Even if Lanyer had not read all of the poems that I have surveyed here, she was almost certainly aware of the classical, Christian, and romantic instantiations of the nightingale when she wrote her into Salve Deus Rex Judaeorum. How did she become aware of them? I wish I could answer that question! What I can do is suggest how Lanyer modified the nightingale tradition to suit her needs and objectives in Salve Deus.

Lanyer’s Philomela is associated with the poet, like Sidney’s. Like Pecham’s, she is also paired with a Passion meditation, the long poem that gives Salve Deus its title. Like Marie de France’s nightingale, she dies in testimony to transgression and romantic violation. Lanyer’s Philomela also differs from these earlier nightingale prototypes: her song is the poet’s voice; she has broken wings instead of a bleeding breast; her death may cause or indicate environmental crisis at the end of Salve Deus. The crisis as consequence of Lanyer’s own transgressive kiss (stolen from the tree and her patroness) situates Philomela, doubly, in the ecosystem of Cooke-ham and in the interlinking symbolism of Salve Deus.

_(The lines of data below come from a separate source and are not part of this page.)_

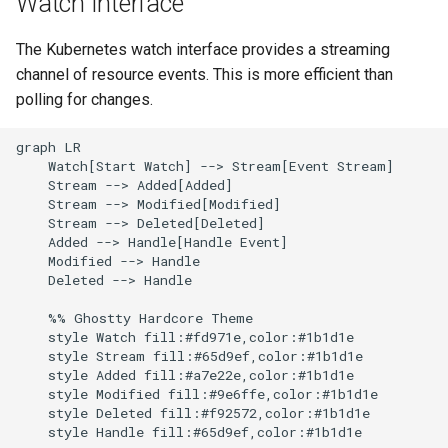
Watch Interface
g
Culture
Audit & Compliance
Security
Common Permissions
Quick Reference
Exception Management
Policy Templates
The Kubernetes watch interface provides a streaming
s
channel of resource events. This is more efficient than
Risk Management
Implementation Roadmap
Troubleshooting
Bypass Controls
Adoption
e
polling for changes.
a
Policy Template Library
Maintenance
Emergency Access
Toolchains
graph LR

r
    Watch[Start Watch] --> Stream[Event Stream]

Incident Readiness
Verification Scripts
    Stream --> Added[Added]

c
    Stream --> Modified[Modified]

    Stream --> Deleted[Deleted]

Audit Evidence
h
    Added --> Handle[Handle Event]

    Modified --> Handle

Compliance Reporting
    Deleted --> Handle

    %% Ghostty Hardcore Theme

Troubleshooting
    style Watch fill:#fd971e,color:#1b1d1e

    style Stream fill:#65d9ef,color:#1b1d1e

    style Added fill:#a7e22e,color:#1b1d1e

    style Modified fill:#9e6ffe,color:#1b1d1e

    style Deleted fill:#f92572,color:#1b1d1e
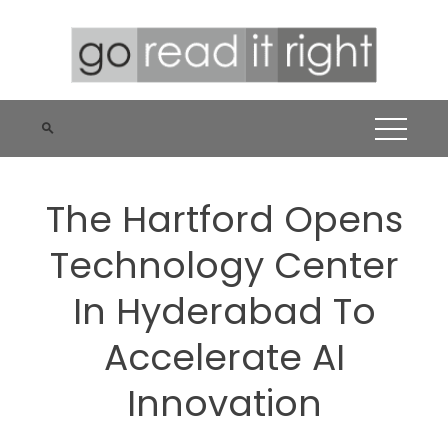
Skip
to
content
The Hartford Opens
Technology Center
In Hyderabad To
Accelerate AI
Innovation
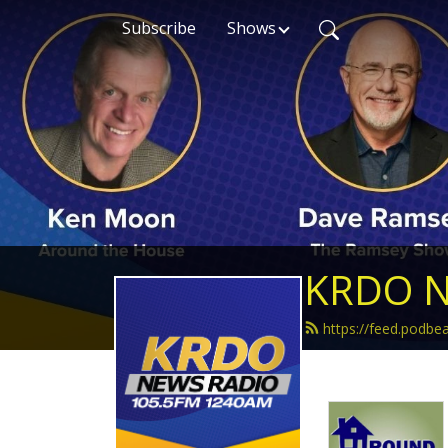
Subscribe
Shows
KRDO N
https://feed.podb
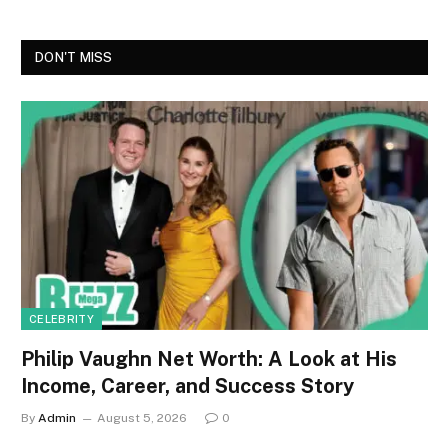
DON'T MISS
CELEBRITY
Philip Vaughn Net Worth: A Look at His
Income, Career, and Success Story
By
Admin
August 5, 2026
0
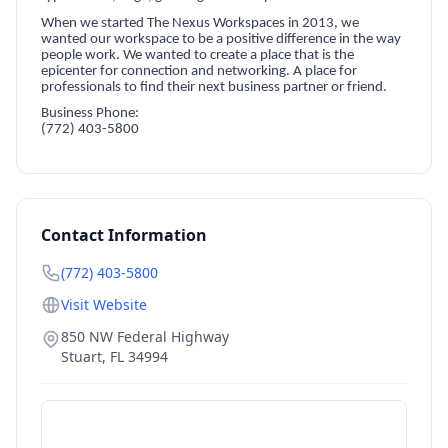
When we started The Nexus Workspaces in 2013, we
wanted our workspace to be a positive difference in the way
people work. We wanted to create a place that is the
epicenter for connection and networking. A place for
professionals to find their next business partner or friend.
Business Phone:
(772) 403-5800
Contact Information
(772) 403-5800
Visit Website
850 NW Federal Highway
Stuart
,
FL
34994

Does Lanyer’s Philomela have an Ovidian metamorphosis? Her death leaves little hope for resurrection. Her association with the image of Christ on the cross in Lanyer’s Passion meditation, as in Pecham’s Philomena Praevia, entangles the nightingale’s suffering in a Christian ontology of redemption, but I think that Philomela’s literary history poses its own resistance to that idea of redemptive suffering. When Lanyer bewails “Unconstant Fortune” to close her book’s first nightingale chiasmus, she refuses to condone the cause of her misfortune in silence. Unlike Ovid’s Philomela, Lanyer retains her tongue. When she kills off her nightingale (and the rest of the ecosystem) at the end of “Cooke-ham,” Lanyer punctuates her own exit from poetry without ever puncturing Philomela’s breast: “Drownd in dead sleepe,” perhaps the nightingale “can procure no pittie” because she actually, for once, does not suffer in death. In Salve Deus, Philomela’s metamorphosis has already happened, because Lanyer does not allow her nightingale to suffer anymore.

But we cannot read Philomela without reading her literary history. She is a hyperlink. Using the language of digital humanities to trace her literary history hypertextually, we pass from ancient to medieval to early modern periods easily, finding modifications or metamorphoses of the Philomela myth that link from text to text to text.